Neste último artigo de elogio do ócio (o verdadeiro, clássico e cristão), enfrentarei o desafio de falar de um poderoso inimigo do cristão, a acídia, e seguirei as análises do prof. Jean Lauand a respeito.
Os cristãos antigos, desde o século 4º, tentaram identificar os pecados que são fonte e raiz de outros pecados, os chamados pecados capitais, que a tradição da Igreja Católica Romana acabou por consolidar em: soberba, avareza, inveja, ira, impureza, gula e preguiça. Mas, durante mais de mil anos, em lugar da preguiça, o posto de pecado-chave era ocupado pela (hoje desconhecida) acídia.
Com essa substituição, a antropologia perdeu uma poderosíssima (e incrivelmente atual) ferramenta de análise da condição humana: a acídia.
Em vez do pecadilho da preguiça, a acídia é coisa séria: é um tipo de tristeza, melancolia e abatimento da alma, a tristeza pelo bem espiritual; a queimadura interior de quem recusa os bens do espírito. Até o início da idade moderna, tal tristeza é que era vista como pecado capital.
Acídia é base de atitudes contrárias. Uma – secundária e menos perigosa – leva à inação (daí a confusão com a preguiça). Mas os antigos perceberam que a tristeza da alma, a acídia, gera também a ação, um ativismo, a ação desenfreada do homem que perdeu o rumo da vida.

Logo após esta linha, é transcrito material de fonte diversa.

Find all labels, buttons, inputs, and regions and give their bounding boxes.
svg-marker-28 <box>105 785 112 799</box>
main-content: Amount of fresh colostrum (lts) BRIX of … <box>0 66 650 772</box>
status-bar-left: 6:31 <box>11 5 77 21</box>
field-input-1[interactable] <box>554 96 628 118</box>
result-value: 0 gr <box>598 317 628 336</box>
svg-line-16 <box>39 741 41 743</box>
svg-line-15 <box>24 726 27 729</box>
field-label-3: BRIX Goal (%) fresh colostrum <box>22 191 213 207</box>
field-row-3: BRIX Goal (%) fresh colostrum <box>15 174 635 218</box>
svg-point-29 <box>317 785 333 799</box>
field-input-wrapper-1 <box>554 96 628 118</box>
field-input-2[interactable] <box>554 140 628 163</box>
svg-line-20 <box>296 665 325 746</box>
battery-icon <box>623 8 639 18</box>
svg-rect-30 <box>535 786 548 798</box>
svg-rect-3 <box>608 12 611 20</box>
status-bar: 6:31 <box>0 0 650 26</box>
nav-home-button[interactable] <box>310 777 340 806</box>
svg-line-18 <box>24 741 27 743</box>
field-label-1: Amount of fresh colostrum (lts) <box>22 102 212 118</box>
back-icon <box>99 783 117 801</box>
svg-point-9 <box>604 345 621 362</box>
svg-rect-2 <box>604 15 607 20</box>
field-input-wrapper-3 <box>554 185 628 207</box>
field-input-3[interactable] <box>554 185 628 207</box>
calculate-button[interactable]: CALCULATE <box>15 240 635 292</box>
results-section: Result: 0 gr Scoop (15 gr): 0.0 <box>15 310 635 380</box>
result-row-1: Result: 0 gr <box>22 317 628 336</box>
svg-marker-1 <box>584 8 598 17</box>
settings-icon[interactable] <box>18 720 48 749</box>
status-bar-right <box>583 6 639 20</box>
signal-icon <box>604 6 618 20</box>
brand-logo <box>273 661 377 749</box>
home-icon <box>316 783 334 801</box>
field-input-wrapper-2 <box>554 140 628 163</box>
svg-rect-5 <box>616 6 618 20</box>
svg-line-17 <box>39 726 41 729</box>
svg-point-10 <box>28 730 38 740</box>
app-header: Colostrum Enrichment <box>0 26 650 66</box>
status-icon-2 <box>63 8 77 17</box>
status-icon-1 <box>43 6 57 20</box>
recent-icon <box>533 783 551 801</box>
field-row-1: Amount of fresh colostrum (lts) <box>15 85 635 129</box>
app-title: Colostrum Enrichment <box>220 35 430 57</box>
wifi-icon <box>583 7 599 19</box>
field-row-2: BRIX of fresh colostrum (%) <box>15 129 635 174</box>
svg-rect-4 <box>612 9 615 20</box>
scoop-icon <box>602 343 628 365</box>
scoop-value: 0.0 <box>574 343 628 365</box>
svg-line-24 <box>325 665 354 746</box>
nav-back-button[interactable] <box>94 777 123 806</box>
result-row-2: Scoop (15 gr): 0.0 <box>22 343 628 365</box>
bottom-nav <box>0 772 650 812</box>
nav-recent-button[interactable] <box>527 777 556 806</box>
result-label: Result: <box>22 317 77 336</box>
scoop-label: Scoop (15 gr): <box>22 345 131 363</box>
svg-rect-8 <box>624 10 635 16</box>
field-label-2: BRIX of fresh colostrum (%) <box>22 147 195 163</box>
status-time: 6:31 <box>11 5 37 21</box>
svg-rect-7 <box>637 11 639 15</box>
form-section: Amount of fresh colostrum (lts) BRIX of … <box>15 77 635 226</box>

Podemos encontrar essa inquietude no poema “A troca de pneu” (Der Radwechsel), de Bertolt Brecht:
“Fico sentado à beira da estrada/O chofer troca o pneu/Não “tô legal”, lá de onde venho/Não “tô legal”, lá para onde vou/Por que olho a troca do pneu/Com impaciência?” (Ich sitze am Straßenhang;/Der Fahrer wechselt das Rad;/Ich bin nicht gern, wo ich herkomme/Ich bin nicht gern, wo ich hinfahre/Warum sehe ich den Radwechsel/Mit Ungeduld?)

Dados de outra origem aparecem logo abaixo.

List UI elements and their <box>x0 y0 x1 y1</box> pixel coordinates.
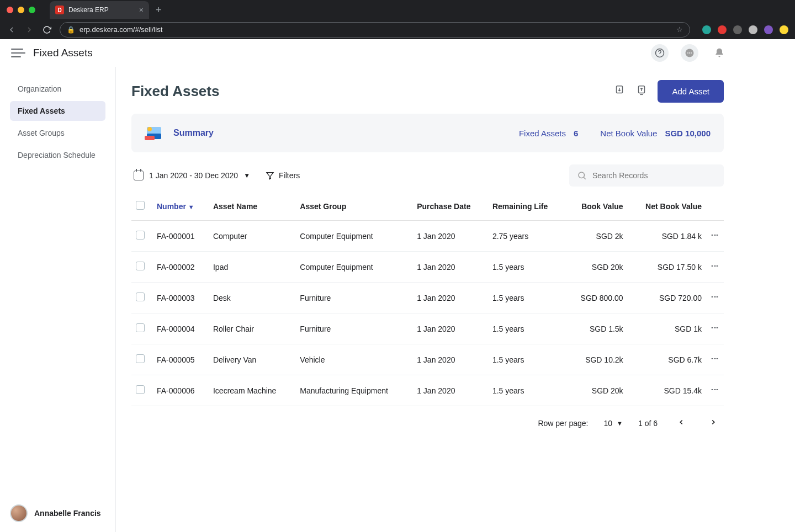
bell-icon[interactable] <box>711 44 728 62</box>
cell-net: SGD 17.50 k <box>628 252 706 283</box>
sidebar-item-asset-groups[interactable]: Asset Groups <box>10 123 105 143</box>
col-asset-group[interactable]: Asset Group <box>295 192 412 221</box>
table-row[interactable]: FA-000004Roller ChairFurniture1 Jan 2020… <box>131 313 724 344</box>
user-profile[interactable]: Annabelle Francis <box>0 494 115 532</box>
page-range: 1 of 6 <box>638 419 658 428</box>
col-book-value[interactable]: Book Value <box>565 192 627 221</box>
table-row[interactable]: FA-000006Icecream MachineManufacturing E… <box>131 375 724 406</box>
cell-name: Icecream Machine <box>209 375 295 406</box>
cell-name: Computer <box>209 221 295 252</box>
cell-book: SGD 10.2k <box>565 344 627 375</box>
profile-icon[interactable] <box>764 25 773 34</box>
col-asset-name[interactable]: Asset Name <box>209 192 295 221</box>
col-remaining-life[interactable]: Remaining Life <box>488 192 565 221</box>
col-net-book-value[interactable]: Net Book Value <box>628 192 706 221</box>
table-row[interactable]: FA-000003DeskFurniture1 Jan 20201.5 year… <box>131 283 724 313</box>
menu-icon[interactable] <box>11 49 25 57</box>
cell-date: 1 Jan 2020 <box>412 313 488 344</box>
maximize-window-icon[interactable] <box>29 7 35 13</box>
reload-icon[interactable] <box>42 25 52 34</box>
chevron-down-icon: ▼ <box>617 420 623 427</box>
extension-icon[interactable] <box>780 25 788 34</box>
row-checkbox[interactable] <box>136 354 145 363</box>
filters-button[interactable]: Filters <box>266 171 300 180</box>
cell-life: 1.5 years <box>488 283 565 313</box>
cell-date: 1 Jan 2020 <box>412 283 488 313</box>
browser-chrome: D Deskera ERP × + 🔒 erp.deskera.com/#/se… <box>0 0 795 39</box>
cell-net: SGD 1k <box>628 313 706 344</box>
cell-number: FA-000002 <box>152 252 209 283</box>
row-checkbox[interactable] <box>136 262 145 270</box>
browser-tab[interactable]: D Deskera ERP × <box>50 1 149 19</box>
back-icon[interactable] <box>7 25 17 34</box>
cell-number: FA-000006 <box>152 375 209 406</box>
row-menu-icon[interactable]: ⋮ <box>711 355 719 363</box>
page-title: Fixed Assets <box>131 83 219 100</box>
cell-book: SGD 20k <box>565 252 627 283</box>
avatar-icon <box>10 504 28 522</box>
cell-book: SGD 2k <box>565 221 627 252</box>
forward-icon[interactable] <box>24 25 34 34</box>
star-icon[interactable]: ☆ <box>676 25 683 34</box>
search-input[interactable] <box>592 171 716 180</box>
row-checkbox[interactable] <box>136 292 145 301</box>
url-input[interactable]: 🔒 erp.deskera.com/#/sell/list ☆ <box>60 22 690 38</box>
rows-per-page-label: Row per page: <box>538 419 588 428</box>
row-menu-icon[interactable]: ⋮ <box>711 293 719 301</box>
sidebar-item-fixed-assets[interactable]: Fixed Assets <box>10 101 105 121</box>
select-all-checkbox[interactable] <box>136 201 145 210</box>
cell-date: 1 Jan 2020 <box>412 375 488 406</box>
row-menu-icon[interactable]: ⋮ <box>711 386 719 394</box>
export-icon[interactable] <box>635 84 648 99</box>
row-checkbox[interactable] <box>136 323 145 332</box>
table-row[interactable]: FA-000001ComputerComputer Equipment1 Jan… <box>131 221 724 252</box>
col-number[interactable]: Number ▼ <box>152 192 209 221</box>
cell-life: 1.5 years <box>488 313 565 344</box>
rows-per-page-select[interactable]: 10 ▼ <box>604 419 623 428</box>
import-icon[interactable] <box>613 84 626 99</box>
cell-date: 1 Jan 2020 <box>412 344 488 375</box>
cell-date: 1 Jan 2020 <box>412 252 488 283</box>
cell-net: SGD 1.84 k <box>628 221 706 252</box>
row-checkbox[interactable] <box>136 231 145 240</box>
help-icon[interactable] <box>651 44 669 62</box>
extension-icon[interactable] <box>702 25 711 34</box>
app-window: Fixed Assets OrganizationFixed AssetsAss… <box>0 39 739 532</box>
row-checkbox[interactable] <box>136 385 145 394</box>
cell-name: Roller Chair <box>209 313 295 344</box>
search-box[interactable] <box>569 164 724 187</box>
table-row[interactable]: FA-000005Delivery VanVehicle1 Jan 20201.… <box>131 344 724 375</box>
cell-book: SGD 1.5k <box>565 313 627 344</box>
extension-icon[interactable] <box>733 25 742 34</box>
row-menu-icon[interactable]: ⋮ <box>711 324 719 332</box>
sidebar-item-depreciation-schedule[interactable]: Depreciation Schedule <box>10 145 105 165</box>
close-tab-icon[interactable]: × <box>139 6 144 14</box>
row-menu-icon[interactable]: ⋮ <box>711 231 719 240</box>
cell-net: SGD 15.4k <box>628 375 706 406</box>
col-purchase-date[interactable]: Purchase Date <box>412 192 488 221</box>
cell-group: Furniture <box>295 283 412 313</box>
svg-point-3 <box>687 52 688 54</box>
row-menu-icon[interactable]: ⋮ <box>711 262 719 270</box>
cell-number: FA-000001 <box>152 221 209 252</box>
date-range-picker[interactable]: 1 Jan 2020 - 30 Dec 2020 ▼ <box>131 167 252 184</box>
table-row[interactable]: FA-000002IpadComputer Equipment1 Jan 202… <box>131 252 724 283</box>
cell-name: Desk <box>209 283 295 313</box>
svg-rect-11 <box>145 136 155 140</box>
extension-icon[interactable] <box>749 25 757 34</box>
minimize-window-icon[interactable] <box>18 7 24 13</box>
new-tab-button[interactable]: + <box>156 4 162 16</box>
close-window-icon[interactable] <box>7 7 13 13</box>
cell-group: Furniture <box>295 313 412 344</box>
filters-label: Filters <box>279 171 300 180</box>
prev-page-button[interactable] <box>673 417 690 429</box>
next-page-button[interactable] <box>705 417 722 429</box>
main-content: Fixed Assets Add Asset Summary Fixed Ass… <box>116 67 739 532</box>
chat-icon[interactable] <box>681 44 698 62</box>
stat-label: Fixed Assets <box>519 129 566 138</box>
sidebar-item-organization[interactable]: Organization <box>10 79 105 99</box>
add-asset-button[interactable]: Add Asset <box>658 80 724 103</box>
extension-icon[interactable] <box>718 25 727 34</box>
window-controls <box>4 7 40 13</box>
cell-number: FA-000003 <box>152 283 209 313</box>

No fazer e no não fazer, o tédio. Fernando Pessoa, no Livro do Desassossego, diagnostica a tristeza da acídia:
“Umas vezes em pleno trabalho, outras vezes no pleno descanso que, segundo os moralistas, mereço e me deve ser grato, transborda-se-me a alma de um fel de inércia, e estou cansado, não da obra ou do repouso, mas de mim”.
O poder deletério da acídia fica mais claro quando identificamos suas tradicionais filhas, os males que dela derivam.
A primeira é o desespero, a que se liga uma “irmã”, a pusilanimidade. Paralisado pela vertigem, pelo medo das alturas espirituais, a acídia é um aborrecer-se de que Deus o tenha chamado à estatura de uma vida na graça.
Queimado por essa tristeza suicida, surge a evagatio mentis, a dispersão de quem renuncia a seu centro interior e entrega-se à importunitas: abandonar a torre do espírito para derramar-se no variado. Afogando a sede na água salgada de compensações e prazeres da ação desenfreada, surge o falatório inócuo (verbositas), o agitar-se, o mover-se (inquietudo corporis), a incapacidade de concentrar-se num propósito (instabilitas) e um afã desordenado de sensações (curiositas).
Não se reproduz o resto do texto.